I lettori ci scrivono

Vale più l’esperienza o un corso abilitante?

Sono un docente di ruolo e, quindi, non direttamente toccato dalle ultime dinamiche che stanno interessando il mondo della scuola. Tuttavia, come osservatore attento e come collega, non posso non notare una situazione che suscita molte perplessità.

Ultimamente, assistiamo a un fenomeno paradossale: docenti con anche 10 o 15 anni di servizio vengono “scavalcati” da colleghi molto più giovani, privi di esperienza, ma che hanno frequentato corsi abilitanti a pagamento.

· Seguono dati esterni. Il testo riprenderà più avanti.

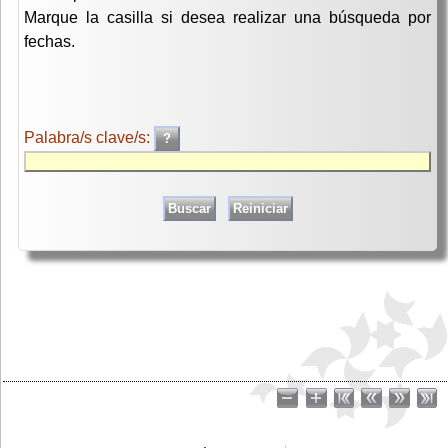
Marque la casilla si desea realizar una búsqueda por
fechas.
Palabra/s clave/s:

È davvero accettabile che l’esperienza maturata sul campo venga messa da parte, a favore di chi semplicemente ha avuto tempo e possibilità economiche per iscriversi a un percorso formativo?
Molti insegnanti con anni di lavoro alle spalle non possono permettersi di seguire tali corsi, vuoi per ragioni familiari, vuoi perché il costo è proibitivo: parliamo di cifre che si aggirano intorno ai 2000–3000 euro ogni corso, a cui vanno aggiunte le spese di viaggio e di permanenza per raggiungere le sedi di frequenza. Spesso si tratta di professionisti con una famiglia da mantenere, che si vedono superati e rischiano addirittura di rimanere a casa senza lavoro, nonostante abbiano dedicato anni all’insegnamento.

Prima di insegnare, ho lavorato per anni in azienda: lì i nuovi arrivati non sostituivano gli esperti, ma venivano affiancati da loro, imparando sul campo. La scuola, invece, sembra aver imboccato una strada diversa, che rischia di svilire il valore dell’esperienza a favore di una corsa sfrenata all’accumulo di punti e titoli.

Credo sia necessario aprire una riflessione seria: la scuola italiana non può permettersi di perdere il patrimonio di professionalità accumulato da chi ha speso anni nelle aule. Non basta un attestato per fare un buon insegnante: servono capacità relazionali, equilibrio, visione e soprattutto esperienza.